The Jacobson Farm is located southeast of Decorah, Iowa, United States. It was owned and operated by the Jacobson family for 127 years. One generation overlapped the next, which led to a gradual evolution of changes instead of sudden changes. This evolution is exemplified in the house and barn, which have been altered over the years to accommodate changing needs but contain some of their original construction. The original portions of the buildings shows a mastery of Norwegian log construction. The later additions were also built according to the Norwegian tradition as independent units, but using framing techniques that adapted from American builders. There is also a substantial amount of written documentation in the form of letters, diaries, tax receipts, and photographs that help to precisely document the history of the farm.
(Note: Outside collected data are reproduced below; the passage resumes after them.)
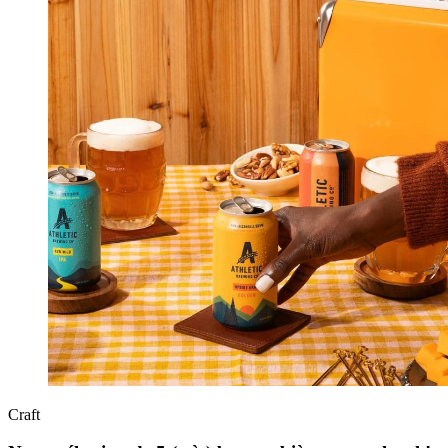
Craft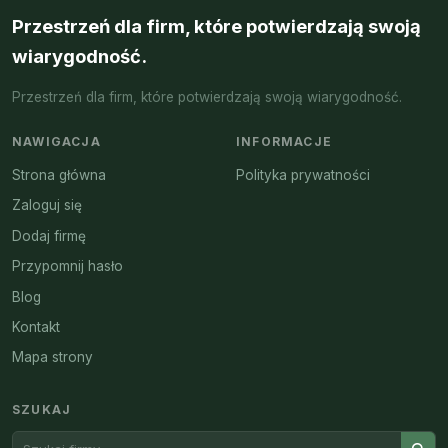
Przestrzeń dla firm, które potwierdzają swoją
wiarygodność.
Przestrzeń dla firm, które potwierdzają swoją wiarygodność.
NAWIGACJA
INFORMACJE
Strona główna
Polityka prywatności
Zaloguj się
Dodaj firmę
Przypomnij hasło
Blog
Kontakt
Mapa strony
SZUKAJ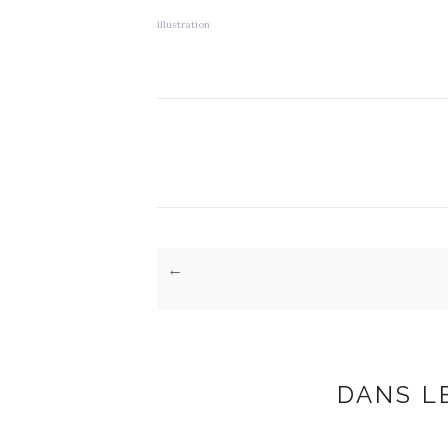
illustration
←
DANS L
Another historical aspect of the farm is its association with Abraham Jacobson, who was the second generation owner/operator. He had made a connection with Robert Todd Lincoln, the son of Abraham Lincoln, when he studied theology in Springfield, Illinois in the 1850s. The two remained in contact over the years. Jacobson served the Lutheran Church until he left the ministry in 1887 to take over the farm's operations. He also served as president of a mutual insurance company, conducted horticultural experiments, wrote for periodicals and newspapers, and served in the Iowa House of Representatives from 1903 to 1905. A direct link to his profile can be found https://www.legis.iowa.gov/legislators/legislator/legislatorAllYears?personID=3484

The farm was donated by the Jacobson family to the Vesterheim Norwegian-American Museum in 1977. It was listed on the National Register of Historic Places in 1982.